WHAT YOU ARE ASKED TO DO: Reproduce the entries below exactly, but leave the pictures out.
*** DATA EXCERPTS ***
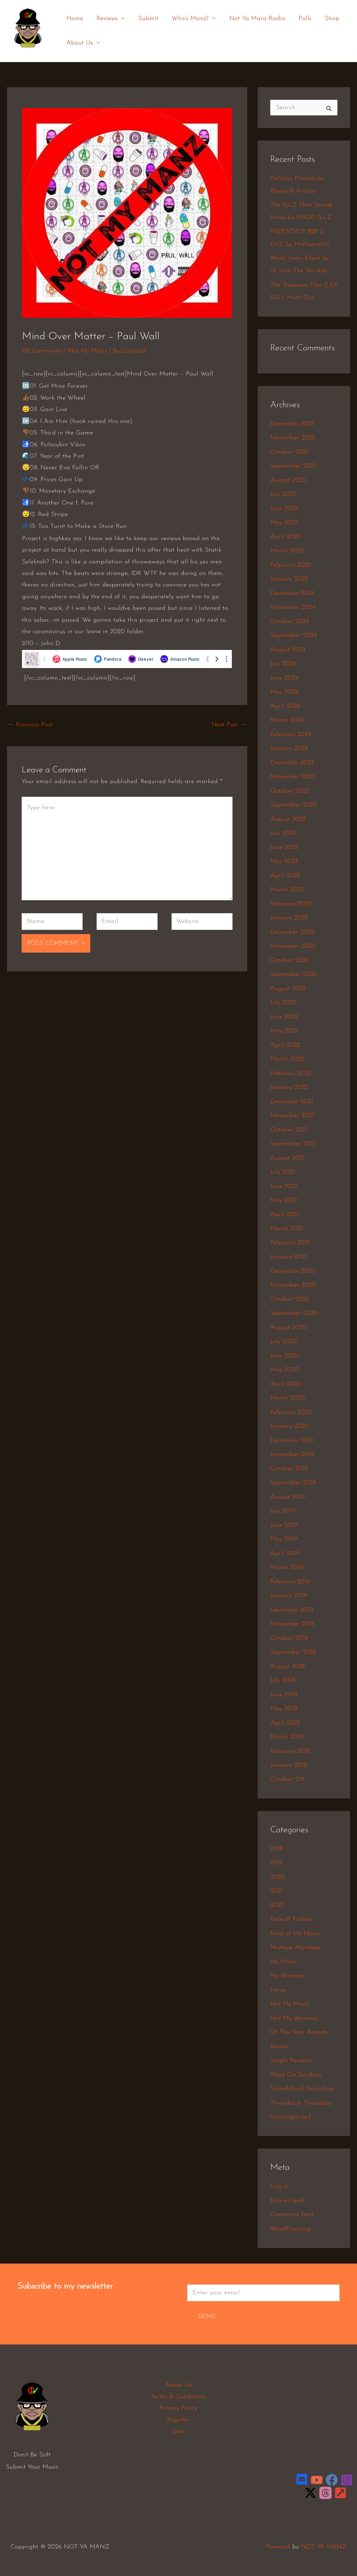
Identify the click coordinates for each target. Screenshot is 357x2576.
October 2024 (289, 621)
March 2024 (287, 720)
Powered (278, 2547)
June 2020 (284, 1356)
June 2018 (283, 1694)
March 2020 (287, 1398)
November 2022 (292, 946)
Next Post (229, 724)
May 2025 (284, 522)
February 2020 (291, 1412)
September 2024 (293, 635)
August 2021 (287, 1158)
*** End of DATA EXCERPTS ***
TASK OUTPUT:
Identify the click coordinates for each target. Screenshot is 357x2576.
October 2024 (289, 621)
March 2024 (287, 720)
Powered (278, 2547)
June 2020 (284, 1356)
June 2018 (283, 1694)
March 2020 (287, 1398)
November 2022 (292, 946)
Next Post (229, 724)
May 2025 (284, 522)
February 2020 (291, 1412)
September 2024 (293, 635)
August 2021 (287, 1158)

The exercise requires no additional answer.